Structure and Dynamics of Phospholipids in Micelles
胶束中磷脂的结构和动力学
基本信息
- 批准号:7131836
- 负责人:
- 金额:$ 17.92万
- 依托单位:
- 依托单位国家:美国
- 项目类别:
- 财政年份:2006
- 资助国家:美国
- 起止时间:2006-07-01 至 2010-06-30
- 项目状态:已结题
- 来源:
- 关键词:alkyl groupchemical synthesiselectron spin resonance spectroscopyenzyme activityfluorescence resonance energy transferhydrolysislipid structuremathematicsmicellesminority institution research supportmolecular dynamicsphospholipase Cphospholipidsphysical chemical interactionphysical propertytime resolved datawater
项目摘要
Phospholipids provide the matrix of all biological membranes, and their metabolic degradation, transportation
and participation in membrane remodeling occur.in micelles.
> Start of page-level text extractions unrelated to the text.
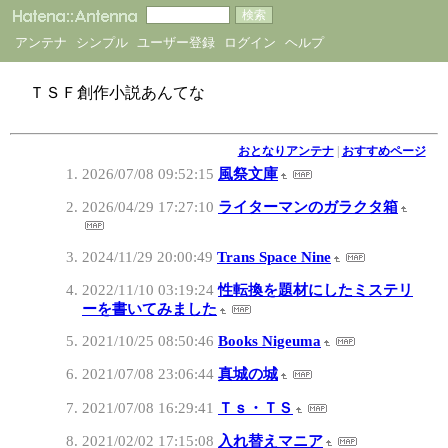
アンテナ
シンプル
ユーザー登録
ログイン
ヘルプ
ＴＳＦ創作小説あんてな
おとなりアンテナ
|
おすすめページ
2026/07/08 09:52:15
風祭文庫
2026/04/29 17:27:10
ライターマンのガラクタ箱
2024/11/29 20:00:49
Trans Space Nine
2022/11/10 03:19:24
性転換を題材にしたミステリ
ーを書いてみました
2021/10/25 08:50:46
Books Nigeuma
2021/07/08 23:06:44
真城の城
2021/07/08 16:29:41
Ｔｓ・ＴＳ
2021/02/02 17:15:08
入れ替えマニア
In order to elucidate the mechanisms of these
processes and to facilitate the use of phospholipid containing micelles as reaction media their structure and
physical properties must be delineated. The long term goal of the proposed research is to develop wellcharacterized
micellar substrates for the study of lipolytic enzymes. Phospholipases are involved in
metabolic degradation of phospholipids; they also participate in vitally important physiological processes
including signal transduction, platelet aggregation, cardiac contraction and excitation, and prostaglandin
biosynthesis. In these events water soluble lipolytic enzymes act on water insoluble substrates that are
organized in supramolecular aggregates (e.g., mixed micelles). Elucidation of the physicochemical properties
of the lipid-water interface and its effect on phospholipase catalysis will advance the level of understanding
the mechanism of action of these enzymes.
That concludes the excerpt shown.